Friday, December 28, 2007

Becoming Human


cliché in winter
Originally uploaded by LunaSol
I have spent this cold and rainy day alone.
Though a friend did call as she drove to Asheville. She wanted to discuss her ability to receive and to be open.
And I listened on the radio for updates on the death of Benazir Bhutto, an event that has saddened me to tears.
And I did email here and there and received replies.
I felt like I was chatting.
I was also trying to “be productive” and managed to take a couple pictures that I liked enough to post to Flickr.

But by late afternoon, the rain, the cold, the seeing no one in person was sinking in.
I went to bed quite early, feeling physically kind of crummy.
Dozed right off and then awoke.
Sitting up in the bed, I had finally come to simply sitting in the night,
taking in the angle of the shadows on the wall,
and the oh so pregnant Silence.

I was alone, but not lonely.
In such Silence that is impossible.
I had finally settled down through the loneliness that had vaguely haunted me throughout the day.

So, I wanted to share with you the writing of Jean Vanier.
His book, Becoming Human, begins with a reflection upon loneliness.

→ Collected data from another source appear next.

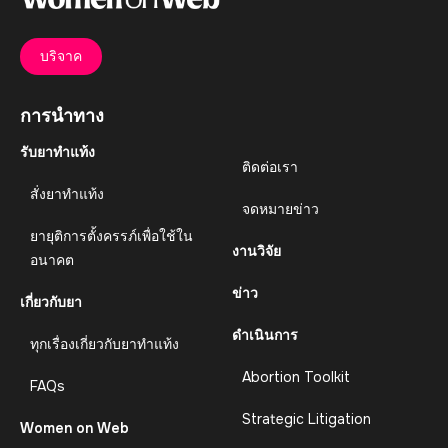
บริจาค
การนำทาง
รับยาทำแท้ง
ติดต่อเรา
สั่งยาทำแท้ง
จดหมายข่าว
ยายุติการตั้งครรภ์เพื่อใช้ใน
งานวิจัย
อนาคต
ข่าว
เกี่ยวกับยา
ดำเนินการ
ทุกเรื่องเกี่ยวกับยาทำแท้ง
Abortion Toolkit
FAQs
Strategic Litigation
Women on Web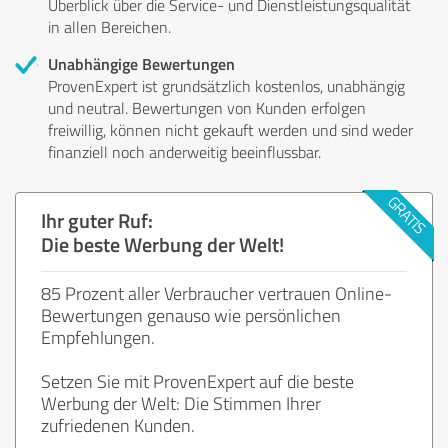
Überblick über die Service- und Dienstleistungsqualität
in allen Bereichen.
Unabhängige Bewertungen
ProvenExpert ist grundsätzlich kostenlos, unabhängig
und neutral. Bewertungen von Kunden erfolgen
freiwillig, können nicht gekauft werden und sind weder
finanziell noch anderweitig beeinflussbar.
Ihr guter Ruf:
Die beste Werbung der Welt!
85 Prozent aller Verbraucher vertrauen Online-
Bewertungen genauso wie persönlichen
Empfehlungen.
Setzen Sie mit ProvenExpert auf die beste
Werbung der Welt: Die Stimmen Ihrer
zufriedenen Kunden.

This book is about the liberation of the human heart from the tentacles of chaos and loneliness, and from those fears that provoke us to exclude and reject others. It is a liberation that opens us up and leads us to the discovery of our common humanity… it is the discovery that ultimately finds its fulfillment in forgiveness and in loving those who are our enemies. It is the process of becoming truly human….

A sense of loneliness can be covered up by the things we do as we seek recognition and success. This is surely what I did as a young adult. It is what we all do. We all have this drive to do things that will be seen by others as valuable, things that make us feel good about ourselves and give us a sense of being alive. We only become aware of loneliness at times when we cannot perform or when imagination seems to fail us.

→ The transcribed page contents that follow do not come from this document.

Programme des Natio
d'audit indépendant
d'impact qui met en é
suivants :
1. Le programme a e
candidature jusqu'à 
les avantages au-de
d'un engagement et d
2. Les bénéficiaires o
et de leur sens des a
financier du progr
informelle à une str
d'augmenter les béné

Loneliness can appear as a faint dis-ease, an inner dis-satisfaction, a restlessness of the heart… Loneliness can feel like death…

Loneliness is part of being human, because there is nothing in existence that can completely fulfill the needs of the human heart.

Loneliness in one form is, in fact, essential to our humanity. Loneliness can become a source of creative energy, the energy that drives us down new paths to create new things or to seek more truth and justice in the world…

Loneliness is the fundamental force that urges mystics to a deeper union with God…It pushes them towards the absolute. An experience of God quenches this thirst for the absolute but at the same time, paradoxically, whets it, because this is an experience that can never be total; by necessity, the knowledge of God is always partial. So loneliness opens up mystics to a desire to love each and every human being as God loves them.


And I think that that will do for this rainy night in Georgia.